Comparative Analysis of VSP and FHR

The study employed a Markov decision analysis model, leveraging both literature and institutional data over a 35-year period. Parameters were meticulously derived from systematic reviews and institutional experiences. The model incorporated VSP costs and time savings in surgery, while accounting for long-term risks such as cancer recurrence and hardware failure. Cost was measured in US dollars, and effectiveness was evaluated in quality-adjusted life years (QALYs). From a healthcare perspective, costs and effectiveness were discounted at 3% per year, ensuring a comprehensive economic evaluation.
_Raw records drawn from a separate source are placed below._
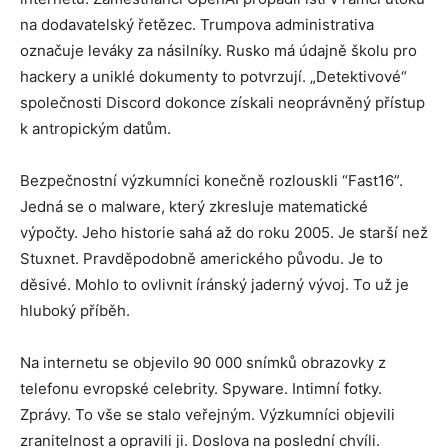
na dodavatelský řetězec. Trumpova administrativa
označuje leváky za násilníky. Rusko má údajně školu pro
hackery a uniklé dokumenty to potvrzují. „Detektivové“
společnosti Discord dokonce získali neoprávněný přístup
k antropickým datům.
Bezpečnostní výzkumníci konečně rozlouskli “Fast16”.
Jedná se o malware, který zkresluje matematické
výpočty. Jeho historie sahá až do roku 2005. Je starší než
Stuxnet. Pravděpodobně amerického původu. Je to
děsivé. Mohlo to ovlivnit íránský jaderný vývoj. To už je
hluboký příběh.
Na internetu se objevilo 90 000 snímků obrazovky z
telefonu evropské celebrity. Spyware. Intimní fotky.
Zprávy. To vše se stalo veřejným. Výzkumníci objevili
zranitelnost a opravili ji. Doslova na poslední chvíli.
Key Findings and Sensitivity Analysis

Results revealed that the total cost for VSP was $49,498 with an effectiveness of 8.37 QALYs gained, compared to $42,478 and 8.27 QALYs for FHR. The incremental cost-effectiveness ratio (ICER) for VSP was calculated at $68,382 per QALY gained. Interestingly, the favorability of VSP was highly sensitive to patient age at diagnosis and institutional VSP costs. Specifically, VSP was less favorable for patients over 75.5 years or when institutional VSP costs exceeded $10,745. Probabilistic sensitivity analysis demonstrated that in 55% of iterations, the ICER value remained below the $100,000 per QALY threshold, underscoring the nuanced economic viability of VSP.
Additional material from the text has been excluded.